The Polite Reply
On the absurd theatre of avoidance
Every theatre of avoidance ends the same: a closed door, an echo, no audience.
A story takes shape in fragments. Scenes arrive at random, then fall into place like props on a stage, revealing a play I didn’t know I was writing. What unfolds is not romance but theatre: the kind where one actor speaks in lines of truth, and the other replies with padding.
A woman sealed a letter with a single line: “I have found myself and peace again.”
It wasn’t a report. It was a door closing. She stared at the screen and pressed send.
The man on the other side of the world read it and felt the air change. There was nothing to argue with, no list, no accusation, no staircase to descend together. Just a wall where a hallway used to be. That was not what he expected.
He reached for what he always reached for when truth arrived uninvited: padding.
“I’m very glad to hear that,” he wrote back.
The sentence did what such sentences do. It sounded kind without touching anything. It turned a verdict into “good news,” a boundary into a wellness update. It tried to shrink a moral event into something he could stand beside and nod at.
But the sentence had a problem. It showed discomfort; it was not a statement. It was a glove without a hand.
The woman didn’t reply. Silence kept the shape of what had happened, for days, weeks, months.

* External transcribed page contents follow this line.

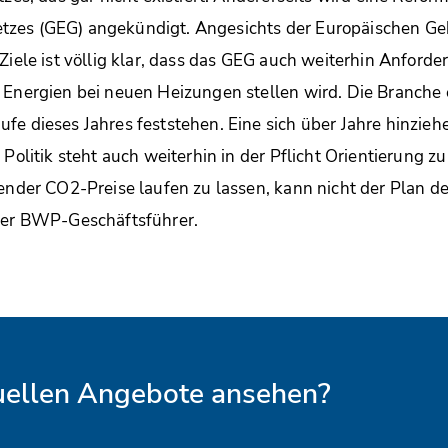
zes (GEG) angekündigt. Angesichts der Europäischen Geb
 Ziele ist völlig klar, dass das GEG auch weiterhin Anford
 Energien bei neuen Heizungen stellen wird. Die Branche 
fe dieses Jahres feststehen. Eine sich über Jahre hinzie
 Politik steht auch weiterhin in der Pflicht Orientierung z
gender CO2-Preise laufen zu lassen, kann nicht der Plan
 der BWP-Geschäftsführer.
tuellen Angebote ansehen?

Later, when he remembered the exchange, the man could not recall what he was “glad” about. He only remembered the relief of typing a polite phrase and the dull ache that followed…like hanging a curtain over a locked window, as if that could change what’s behind it.

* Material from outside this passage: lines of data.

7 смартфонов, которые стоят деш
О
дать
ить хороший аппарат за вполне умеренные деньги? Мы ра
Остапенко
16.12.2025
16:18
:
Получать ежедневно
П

That is how avoidance speaks: not to what is said, but to the feeling of not knowing what to say. It borrows the tone of care to escape the cost of truth. And it always sounds reasonable, until there is nothing on the other side of it. Just a closed door and the echo of one’s own words.


That’s beautifully and hauntingly put. Avoidance wears the mask of gentleness, but underneath it is silence that steals clarity and connection. Your words capture that emptiness perfectly—the echo left behind when truth is denied.
Oh this is such subtle commentary on an event and all the nuance and unspoken conventions surrounding it. Loved it.